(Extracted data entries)
------
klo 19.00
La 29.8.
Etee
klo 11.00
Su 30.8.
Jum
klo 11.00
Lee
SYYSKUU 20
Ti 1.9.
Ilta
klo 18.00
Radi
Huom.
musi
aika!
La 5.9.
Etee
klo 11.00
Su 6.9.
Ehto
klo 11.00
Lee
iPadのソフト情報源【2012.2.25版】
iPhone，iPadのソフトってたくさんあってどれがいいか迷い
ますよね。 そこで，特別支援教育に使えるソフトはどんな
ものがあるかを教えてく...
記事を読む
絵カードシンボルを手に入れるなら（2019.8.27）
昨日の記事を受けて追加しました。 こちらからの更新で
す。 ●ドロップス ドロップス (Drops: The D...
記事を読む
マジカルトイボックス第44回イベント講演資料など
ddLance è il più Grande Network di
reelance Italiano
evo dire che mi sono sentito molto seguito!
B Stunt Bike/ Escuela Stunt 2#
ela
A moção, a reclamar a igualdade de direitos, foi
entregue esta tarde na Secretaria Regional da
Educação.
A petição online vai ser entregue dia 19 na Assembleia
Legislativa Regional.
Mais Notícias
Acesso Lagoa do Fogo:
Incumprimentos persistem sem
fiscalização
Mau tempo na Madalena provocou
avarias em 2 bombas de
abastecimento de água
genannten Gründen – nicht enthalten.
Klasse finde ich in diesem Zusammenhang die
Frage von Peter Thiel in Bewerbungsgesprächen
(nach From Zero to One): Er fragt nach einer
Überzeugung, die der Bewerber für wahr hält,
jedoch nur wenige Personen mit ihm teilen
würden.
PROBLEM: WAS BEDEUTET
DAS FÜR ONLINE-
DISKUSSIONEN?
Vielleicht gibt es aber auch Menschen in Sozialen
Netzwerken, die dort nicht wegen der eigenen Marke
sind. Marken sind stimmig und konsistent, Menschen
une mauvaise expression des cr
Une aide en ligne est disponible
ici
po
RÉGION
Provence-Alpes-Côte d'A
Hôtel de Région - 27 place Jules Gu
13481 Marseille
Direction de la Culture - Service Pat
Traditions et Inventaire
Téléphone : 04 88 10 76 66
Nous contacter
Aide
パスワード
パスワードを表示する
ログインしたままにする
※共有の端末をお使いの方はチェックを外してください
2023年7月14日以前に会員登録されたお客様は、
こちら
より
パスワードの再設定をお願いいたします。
------
• **WORK REQUIRED**:
Lines that contain "nicht" should be pulled from the entries above and reported.

• **PROBLEM SOLUTION**:
genannten Gründen – nicht enthalten.
Netzwerken, die dort nicht wegen der eigenen Marke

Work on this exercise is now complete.